• Given data:
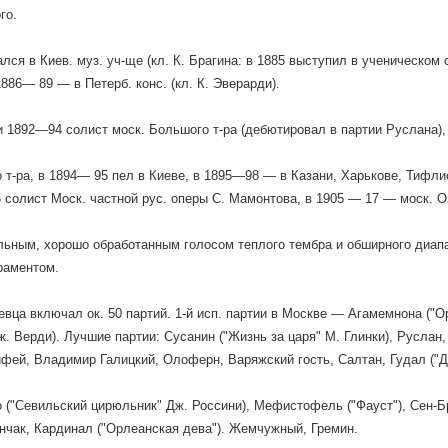
го.
лся в Киев. муз. уч-ще (кл. К. Брагина: в 1885 выступил в ученическо
1886— 89 — в Петерб. конс. (кл. К. Эверарди).
 1892—94 солист моск. Большого т-ра (дебютировал в партии Руслана),
 т-ра, в 1894— 95 пел в Киеве, в 1895—98 — в Казани, Харькове, Тифлис
 солист Моск. частной рус. оперы С. Мамонтова, в 1905 — 17 — моск. О
ьным, хорошо обработанным голосом теплого тембра и обширного диап
раментом.
евца включал ок. 50 партий. 1-й исп. партии в Москве — Агамемнона ("
ж. Верди). Лучшие партии: Сусанин ("Жизнь за царя" М. Глинки), Руслан
фей, Владимир Галицкий, Олоферн, Варяжский гость, Салтан, Гудал ("Д
 ("Севильский цирюльник" Дж. Россини), Мефистофель ("Фауст"), Сен-Бр
ончак, Кардинал ("Орлеанская дева"). Жемчужный, Гремин.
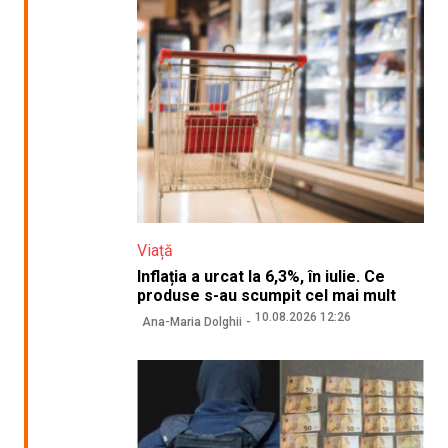
Viață
Inflația a urcat la 6,3%, în iulie. Ce
produse s-au scumpit cel mai mult
10.08.2026 12:26
Ana-Maria Dolghii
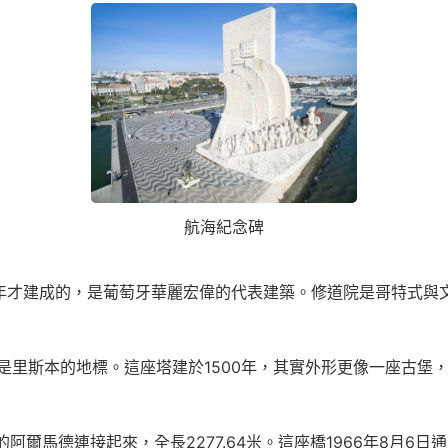
航海紀念碑
多年才建成的，是葡萄牙華麗宏偉的代表建築。修道院是哥特式與
是里斯本的地標。這座塔建於1500年，其實外形更像一座古堡
馬德連接起來，全長2277.64米。這座橋1966年8月6日通車時名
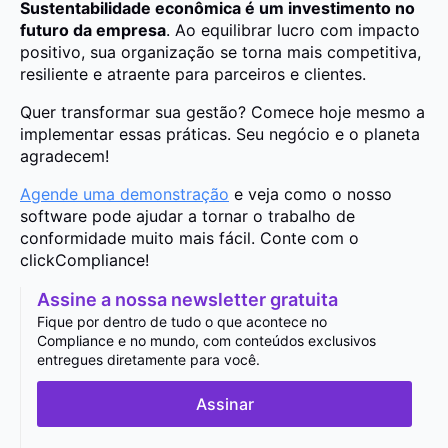
Sustentabilidade econômica é um investimento no
futuro da empresa
. Ao equilibrar lucro com impacto
positivo, sua organização se torna mais competitiva,
resiliente e atraente para parceiros e clientes.
Quer transformar sua gestão? Comece hoje mesmo a
implementar essas práticas. Seu negócio e o planeta
agradecem!
Agende uma demonstração
e veja como o nosso
software pode ajudar a tornar o trabalho de
conformidade muito mais fácil. Conte com o
clickCompliance!
Assine a nossa newsletter gratuita
Fique por dentro de tudo o que acontece no
Compliance e no mundo, com conteúdos exclusivos
entregues diretamente para você.
Assinar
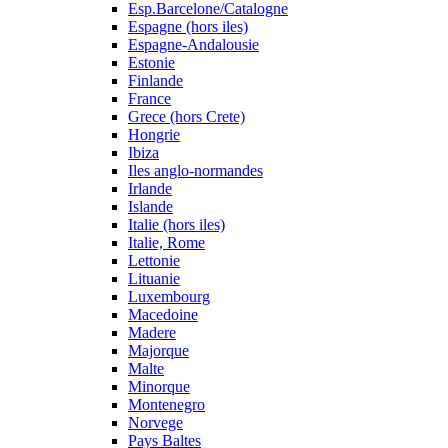
Esp.Barcelone/Catalogne
Espagne (hors iles)
Espagne-Andalousie
Estonie
Finlande
France
Grece (hors Crete)
Hongrie
Ibiza
Iles anglo-normandes
Irlande
Islande
Italie (hors iles)
Italie, Rome
Lettonie
Lituanie
Luxembourg
Macedoine
Madere
Majorque
Malte
Minorque
Montenegro
Norvege
Pays Baltes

• Exercise instructions: What lines in the data hold the word "солист"? Return them.

• Output:
 1892—94 солист моск. Большого т-ра (дебютировал в партии Руслана),
 солист Моск. частной рус. оперы С. Мамонтова, в 1905 — 17 — моск. О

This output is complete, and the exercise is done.